En méditant sur ce parallèle, nous sommes invités à contempler la sagesse cachée dans les shemitoth (cycles naturels). Chaque Tou-BiShevat, les arbres nous enseignent la résilience et la régénération ; de même, notre propre corps, avec le rythme constant de la lymphe, nous enseigne la nécessité de prendre soin de notre être intérieur, de purifier notre esprit comme notre corps.

La montée de la sève est un symbole de l'éveil spirituel. Elle représente l'ascension de la conscience, la quête de l'âme vers sa source, vers un état plus élevé de conscience et de connexion. Comme la sève nourrit l'arbre et lui permet de fleurir, nos expériences, nos pensées et nos aspirations nourrissent notre âme, nous permettant de grandir et de nous épanouir.

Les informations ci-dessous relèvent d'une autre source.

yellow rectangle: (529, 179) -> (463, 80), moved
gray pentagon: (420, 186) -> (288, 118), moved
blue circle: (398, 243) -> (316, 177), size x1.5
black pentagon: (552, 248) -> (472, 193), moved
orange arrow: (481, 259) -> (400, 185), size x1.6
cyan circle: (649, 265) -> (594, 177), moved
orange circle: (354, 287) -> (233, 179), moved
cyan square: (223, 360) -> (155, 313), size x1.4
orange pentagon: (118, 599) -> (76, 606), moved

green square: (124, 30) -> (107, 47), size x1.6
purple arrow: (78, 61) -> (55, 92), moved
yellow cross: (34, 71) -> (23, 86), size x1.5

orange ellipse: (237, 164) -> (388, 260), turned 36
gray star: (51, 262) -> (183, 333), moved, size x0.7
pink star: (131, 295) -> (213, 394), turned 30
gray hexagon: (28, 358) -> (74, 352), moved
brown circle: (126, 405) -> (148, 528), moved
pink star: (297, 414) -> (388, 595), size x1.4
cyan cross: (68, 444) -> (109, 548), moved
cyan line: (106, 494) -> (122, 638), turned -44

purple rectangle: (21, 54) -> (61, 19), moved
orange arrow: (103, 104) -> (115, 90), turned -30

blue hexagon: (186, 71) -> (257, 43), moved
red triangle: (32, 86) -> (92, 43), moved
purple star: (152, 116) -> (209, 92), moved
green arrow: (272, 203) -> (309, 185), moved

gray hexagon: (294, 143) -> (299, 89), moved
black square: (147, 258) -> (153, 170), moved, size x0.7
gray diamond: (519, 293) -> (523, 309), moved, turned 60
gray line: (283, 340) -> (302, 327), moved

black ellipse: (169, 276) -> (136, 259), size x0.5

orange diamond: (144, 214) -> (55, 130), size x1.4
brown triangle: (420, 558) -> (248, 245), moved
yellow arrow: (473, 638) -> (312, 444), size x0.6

En célébrant Tou-BiShevat, nous célébrons donc non seulement les arbres et la nature, mais aussi notre propre croissance intérieure. Nous sommes invités à reconnaître et à honorer le shefâ qui circule en nous, tout comme dans les arbres. Cette prise de conscience nous rapproche de la nature, dont nous sommes une partie intégrante de ce monde vivant, connectés à chaque arbre, à chaque brin d'herbe, par le miracle de la vie.

La lymphe, limfah [לִימְפָה], en hébreu, un mot qui inspire la diffusion du flux des eaux, pour dire de respirer et de diffuser le shefâ, assurément profitable à la lymphe. Car on pourrait lire limfah [לִימְפָה], layam péh [לַיָם פֶּה], « bouche de la mer ». Une expression pouvant être utilisée littéralement pour désigner l'endroit où un cours d'eau rencontre la mer, comme l'embouchure d'un fleuve, ou bien elle pourrait être employée de façon métaphorique pour exprimer la diffusion par le verbe ou le souffle de la bouche.

Commentaires

  • kennedy

    1 kennedy Le 23/01/2024

    Merci pour cette enseignement .
    Sur "France2" , en replai , le 21.01.2024 , Steve Suissa et le rabbin Michael Journo font justement état de cette féte de Tou Bichvat , l'aube de l'écologie .
    Une synthése de 15 mn qui invite justement mème les non juif a s'y associer . Juste pour info !!
  • isabelle

    2 isabelle Le 25/01/2024

    Merci Georges pour toute cette beauté que vous transmettez avec passion et beaucoup de sagesse. Je découvre tout ceci par petites touches et suis à chaque fois bouleversée intérieurement!